- WHAT THE EXERCISE ASKS -
Could you repeat every record below exactly, leaving out the pictures?

(Page-level text extractions)
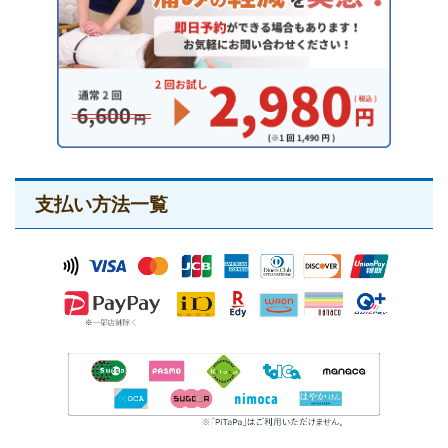
支払い方法一覧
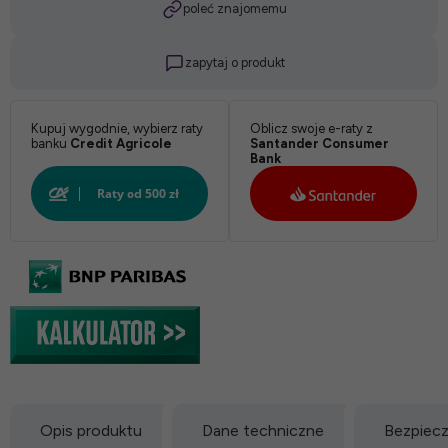
poleć znajomemu
zapytaj o produkt
Kupuj wygodnie, wybierz raty
Oblicz swoje e-raty z
banku
Credit Agricole
Santander Consumer
Bank
Opis produktu
Dane techniczne
Bezpiec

- SOLVED PROBLEM -
支払い方法一覧
poleć znajomemu
zapytaj o produkt
Kupuj wygodnie, wybierz raty
Oblicz swoje e-raty z
banku
Credit Agricole
Santander Consumer
Bank
Opis produktu
Dane techniczne
Bezpiec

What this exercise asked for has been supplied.